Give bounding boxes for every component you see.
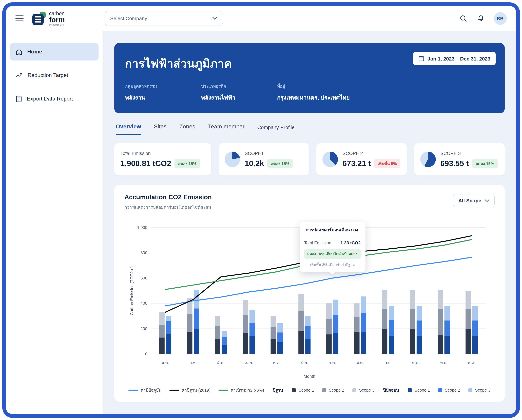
svg-text:ต.ค.: ต.ค.: [412, 360, 420, 365]
status-badge: ลดลง 15%: [175, 159, 200, 168]
stat-card-scope1: SCOPE1 10.2k ลดลง 15%: [218, 143, 309, 176]
chart-title: Accumulation CO2 Emission: [124, 194, 212, 201]
stat-card-total-emission: Total Emission 1,900.81 tCO2 ลดลง 15%: [114, 143, 211, 176]
company-select-value: Select Company: [110, 15, 147, 21]
svg-text:เม.ย.: เม.ย.: [245, 360, 253, 365]
svg-text:600: 600: [140, 276, 147, 280]
chart-tooltip: การปล่อยคาร์บอนเดือน ก.ค. Total Emission…: [299, 222, 365, 272]
brand-logo: carbon form by Buffer Box: [32, 11, 65, 26]
legend-current-scope3: Scope 3: [468, 388, 490, 393]
app-frame: carbon form by Buffer Box Select Company…: [2, 2, 520, 418]
tab-zones[interactable]: Zones: [179, 123, 195, 135]
user-avatar[interactable]: BB: [494, 12, 507, 25]
sidebar-item-label: Reduction Target: [28, 72, 68, 78]
svg-text:พ.ค.: พ.ค.: [273, 360, 280, 365]
industry-group-field: กลุ่มอุตสาหกรรม พลังงาน: [125, 83, 201, 102]
logo-text-carbon: carbon: [49, 11, 65, 16]
sidebar-item-export-data-report[interactable]: Export Data Report: [10, 90, 99, 107]
chart-subtitle: กราฟแสดงการปล่อยคาร์บอนไดออกไซด์สะสม: [124, 204, 212, 211]
svg-text:400: 400: [140, 301, 147, 305]
legend-current-line: ค่าปีปัจจุบัน: [128, 387, 161, 394]
top-header: carbon form by Buffer Box Select Company…: [6, 6, 516, 31]
home-icon: [15, 48, 23, 55]
status-badge: เพิ่มขึ้น 5%: [374, 159, 400, 168]
carbonform-logo-icon: [32, 12, 46, 25]
tab-company-profile[interactable]: Company Profile: [257, 124, 295, 135]
legend-current-group-label: ปีปัจจุบัน: [383, 387, 399, 394]
scope-filter-dropdown[interactable]: All Scope: [453, 194, 494, 207]
screenshot-stage: carbon form by Buffer Box Select Company…: [0, 0, 522, 420]
svg-text:1,000: 1,000: [137, 225, 147, 230]
business-type-field: ประเภทธุรกิจ พลังงานไฟฟ้า: [201, 83, 277, 102]
svg-text:200: 200: [140, 326, 147, 331]
legend-current-scope2: Scope 2: [438, 388, 460, 393]
accumulation-chart-card: Accumulation CO2 Emission กราฟแสดงการปล่…: [114, 185, 505, 402]
stat-cards-row: Total Emission 1,900.81 tCO2 ลดลง 15% SC…: [114, 143, 505, 176]
svg-text:0: 0: [145, 351, 147, 356]
svg-text:มิ.ย.: มิ.ย.: [301, 360, 308, 365]
sidebar-item-label: Export Data Report: [27, 96, 73, 102]
svg-text:พ.ย.: พ.ย.: [440, 360, 447, 365]
sidebar-item-label: Home: [27, 49, 42, 55]
sidebar-item-home[interactable]: Home: [10, 43, 99, 61]
svg-text:มี.ค.: มี.ค.: [217, 360, 225, 365]
document-report-icon: [15, 95, 22, 102]
scope1-pie-chart-icon: [224, 152, 240, 167]
search-icon[interactable]: [459, 14, 468, 23]
legend-baseline-scope3: Scope 3: [352, 388, 374, 393]
status-badge: ลดลง 15%: [268, 159, 293, 168]
chart-legend: ค่าปีปัจจุบัน ค่าปีฐาน (2019) ค่าเป้าหมา…: [124, 387, 494, 394]
date-range-button[interactable]: Jan 1, 2023 – Dec 31, 2023: [413, 52, 496, 65]
svg-text:ธ.ค.: ธ.ค.: [468, 360, 476, 365]
stat-card-scope3: SCOPE 3 693.55 t ลดลง 15%: [414, 143, 505, 176]
date-range-label: Jan 1, 2023 – Dec 31, 2023: [428, 56, 490, 61]
svg-text:ก.พ.: ก.พ.: [190, 360, 197, 365]
chevron-down-icon: [485, 199, 489, 202]
main-content: การไฟฟ้าส่วนภูมิภาค Jan 1, 2023 – Dec 31…: [103, 31, 516, 414]
svg-text:ส.ค.: ส.ค.: [357, 360, 364, 365]
company-header-card: การไฟฟ้าส่วนภูมิภาค Jan 1, 2023 – Dec 31…: [114, 43, 505, 113]
tab-sites[interactable]: Sites: [154, 123, 167, 135]
legend-target-line: ค่าเป้าหมาย (-5%): [219, 387, 264, 394]
status-badge: ลดลง 15%: [472, 159, 498, 168]
svg-text:ม.ค.: ม.ค.: [161, 360, 169, 365]
svg-text:ก.ค.: ก.ค.: [329, 360, 336, 365]
svg-text:ก.ย.: ก.ย.: [385, 360, 392, 365]
scope-filter-value: All Scope: [458, 198, 481, 203]
calendar-icon: [418, 55, 424, 61]
tab-team-member[interactable]: Team member: [208, 123, 245, 135]
trend-up-icon: [15, 72, 23, 79]
address-field: ที่อยู่ กรุงเทพมหานคร, ประเทศไทย: [277, 83, 350, 102]
scope2-pie-chart-icon: [322, 152, 338, 167]
menu-icon[interactable]: [15, 15, 23, 21]
legend-baseline-scope2: Scope 2: [322, 388, 344, 393]
legend-baseline-scope1: Scope 1: [292, 388, 314, 393]
tooltip-green-badge: ลดลง 15% เทียบกับค่าเป้าหมาย: [304, 249, 361, 259]
tab-overview[interactable]: Overview: [116, 123, 141, 135]
scope3-pie-chart-icon: [420, 152, 436, 167]
logo-text-byline: by Buffer Box: [49, 24, 65, 26]
notifications-bell-icon[interactable]: [476, 14, 485, 23]
sidebar-item-reduction-target[interactable]: Reduction Target: [10, 67, 99, 84]
x-axis-label: Month: [124, 374, 494, 379]
svg-text:Carbon Emission (TCO2-e): Carbon Emission (TCO2-e): [130, 266, 134, 315]
company-select[interactable]: Select Company: [104, 11, 223, 26]
legend-current-scope1: Scope 1: [408, 388, 430, 393]
stat-card-scope2: SCOPE 2 673.21 t เพิ่มขึ้น 5%: [316, 143, 407, 176]
legend-baseline-group-label: ปีฐาน: [273, 387, 283, 394]
chevron-down-icon: [212, 17, 217, 20]
logo-text-form: form: [49, 16, 65, 23]
legend-baseline-line: ค่าปีฐาน (2019): [170, 387, 210, 394]
svg-text:800: 800: [140, 250, 147, 255]
tab-bar: Overview Sites Zones Team member Company…: [114, 123, 505, 135]
sidebar: Home Reduction Target Export Data Report: [6, 31, 103, 414]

- TASK ITEM:
Filter the records down to the lines containing the word "group", and copy those.

- EXERCISE RESULT:
industry-group-field: กลุ่มอุตสาหกรรม พลังงาน: [125, 83, 201, 102]
legend-current-group-label: ปีปัจจุบัน: [383, 387, 399, 394]
legend-baseline-group-label: ปีฐาน: [273, 387, 283, 394]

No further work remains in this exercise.